I attended four sessions:

  • Your Book Starts Here: Three-Act Structure for Book Writers in All Genres
  • Writing Through Our Fears
  • Your Characters’ Characteristics
  • Networking for Manchester and Nashua Writers

I learned something valuable from each of them.

Your Book Starts Here: Three-Act Structure for Book Writers in All Genres presented by Mary Carroll Moore was most intriguing, providing a new way to look at building plot. The premise behind this is to use a series of questions to plot your story. Ms. Moore did a great job illustrating how to do exactly that with sticky notes. (I love sticky notes because you can move them around.) I immediately downloaded her book (Come on, you knew that I would.)

Mary Carroll Moore
Mary Carroll Moore

In Writing Through Your Fears, Mary Johnson presented strategies for overcoming the terror all writers face sooner or later. Usually, this shows up as a snarky voice in your ear saying, “What makes you think anyone will ever want to read this? Huh?” This annoying voice who I picture as coming from an obnoxious mandrill named Simon can bring me to despair.

Your Characters’ Characteristics presented by Ann Joslin Williams offered a series of writing exercises and charts to help you build your characters by defining things like: what they eat, their greatest fears, favorite stuff, etc.

Networking for Manchester and Nashua Writers brought local writers together and gave us a chance to describe what we are writing or planning to write.

I had lunch with a fellow member of my Souhegan Writers Group, Cherie Konyha Greene, whose novel will be one to watch for, and several other writers I had just met. Informal networking at its best.

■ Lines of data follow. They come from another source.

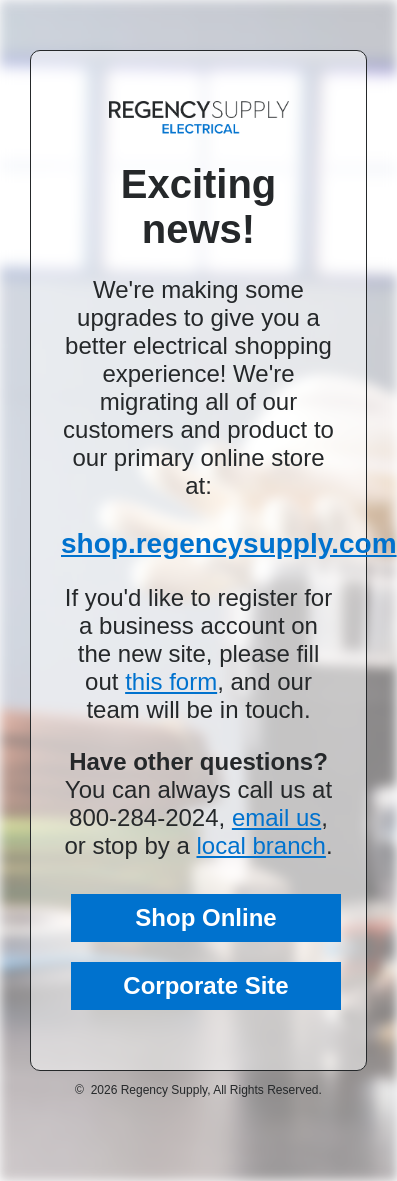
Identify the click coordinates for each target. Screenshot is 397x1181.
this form (171, 681)
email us (276, 817)
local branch (260, 845)
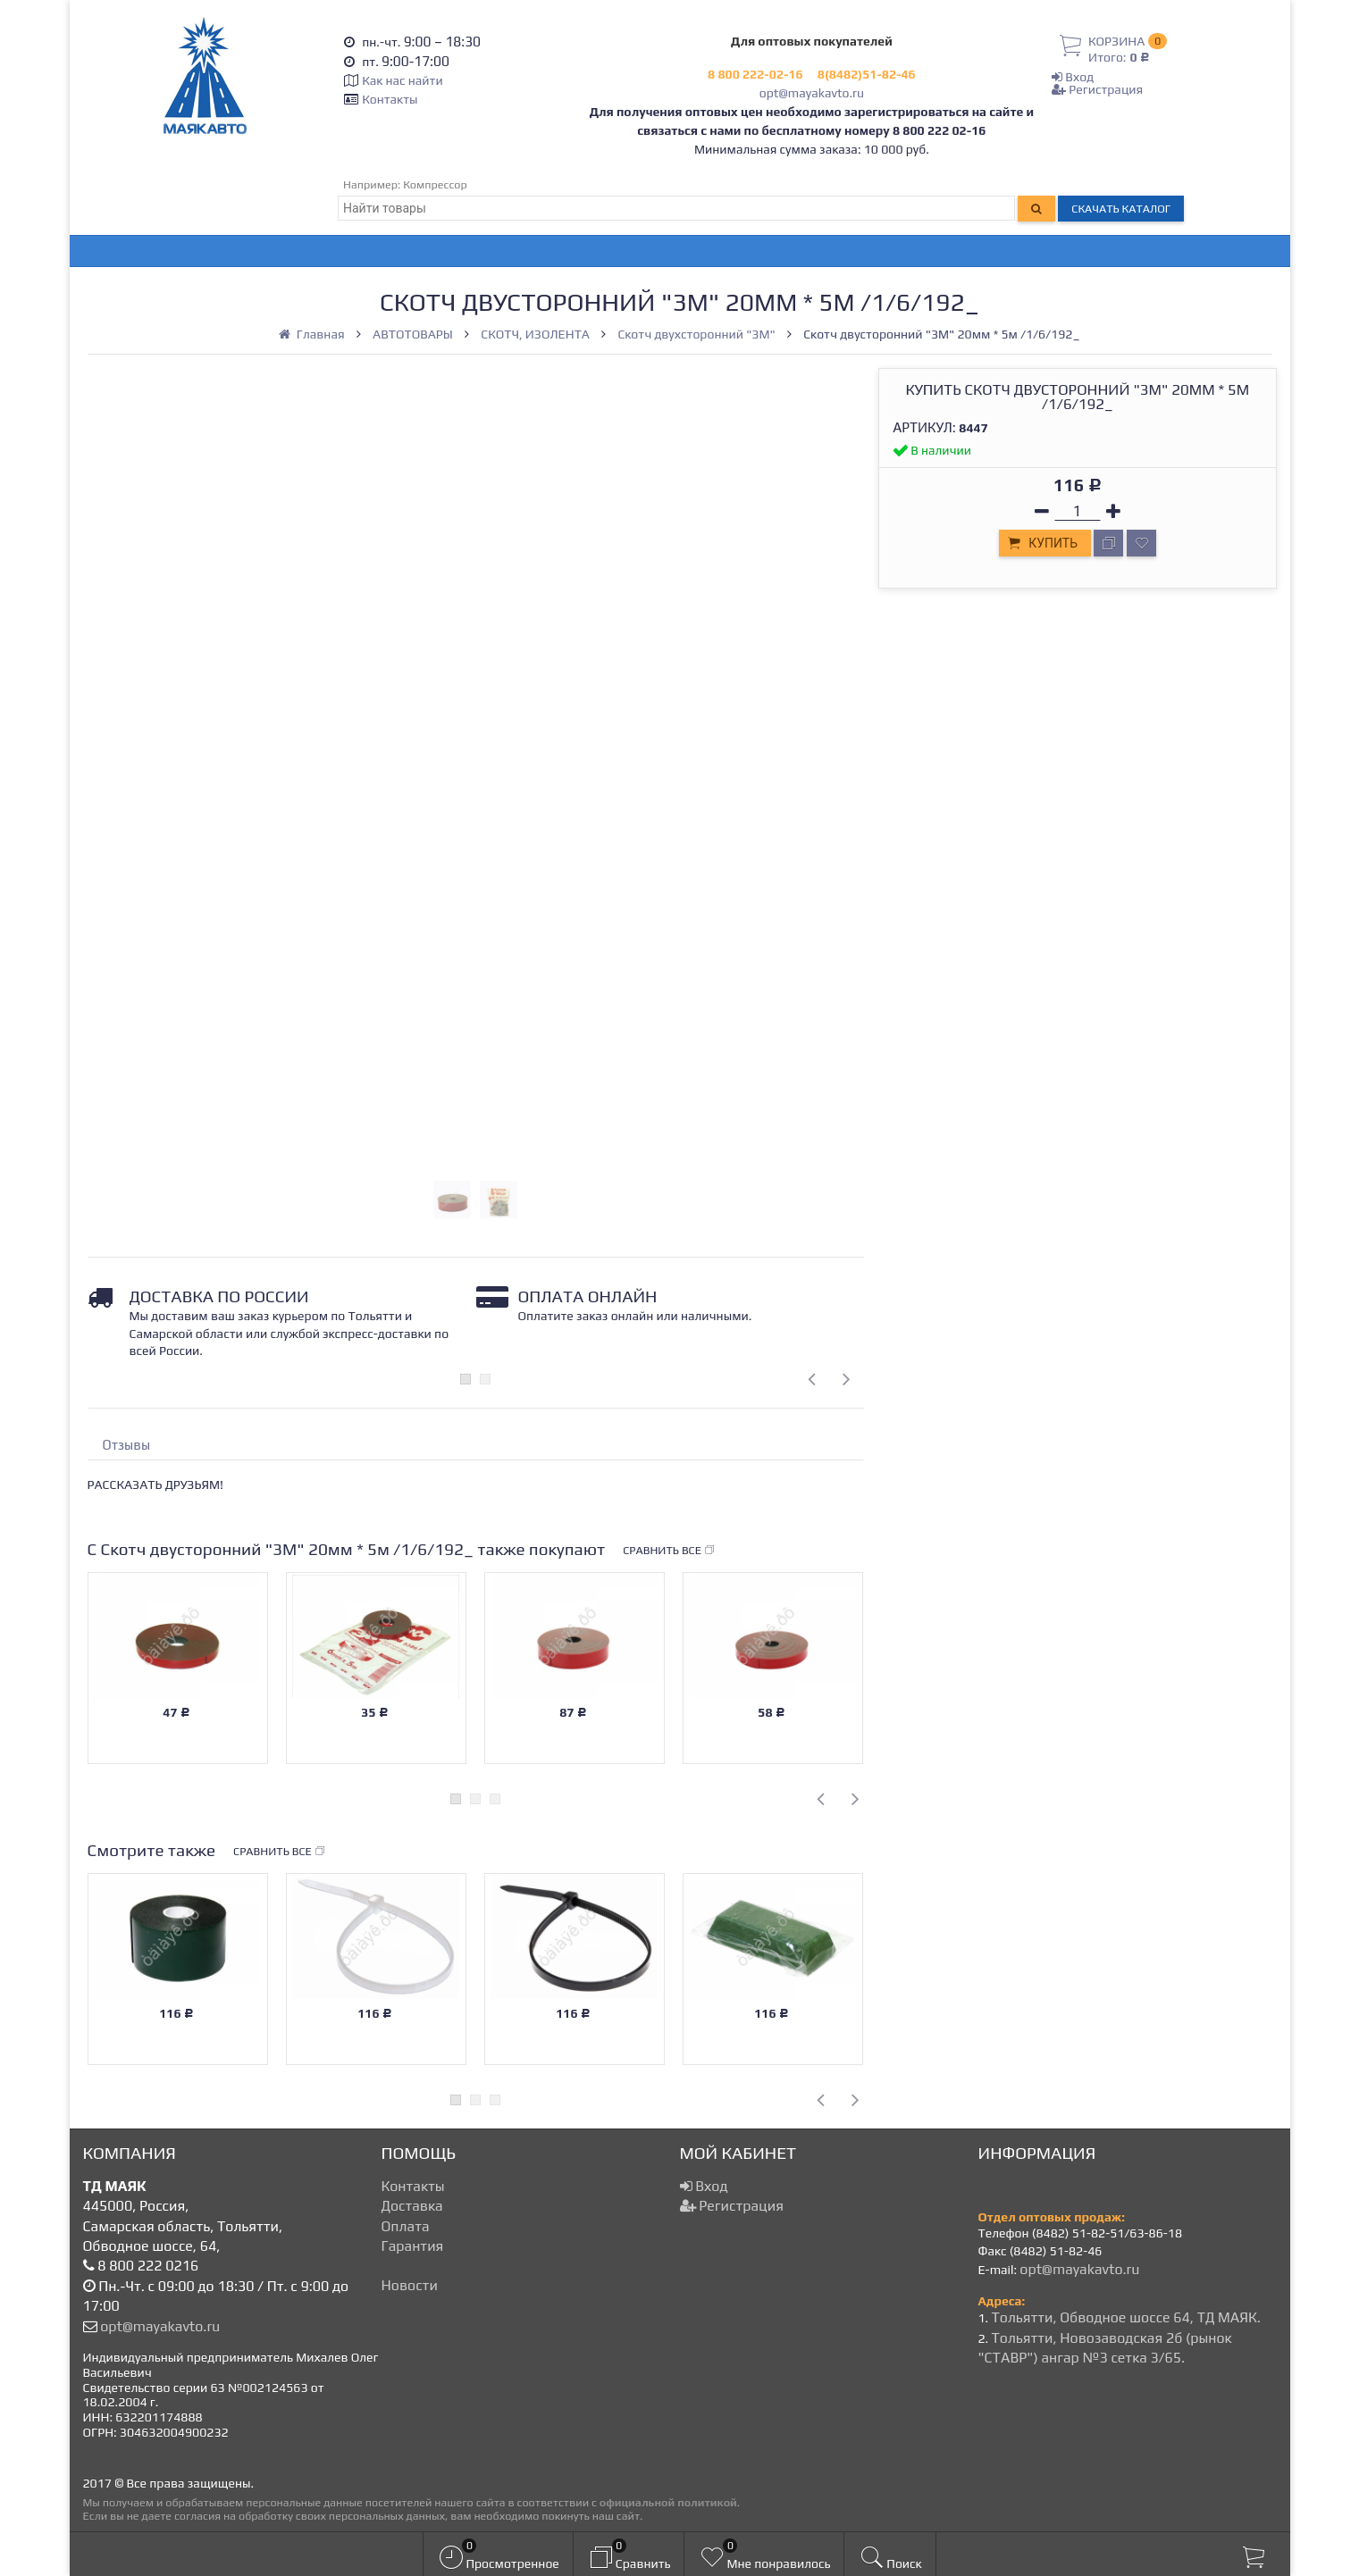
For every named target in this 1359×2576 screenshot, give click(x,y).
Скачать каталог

Writers’ Day provides an opportunity to help writers strengthen their knowledge of the craft of writing but I think its appeal speaks to something deeper. Writing is lonely, the work for the most part being done alone and rejected and criticized far more often than accepted. Writers’ Day provides the opportunity to do something we all try to do from the moment we leave the protection of our mothers’ arms: Make a friend.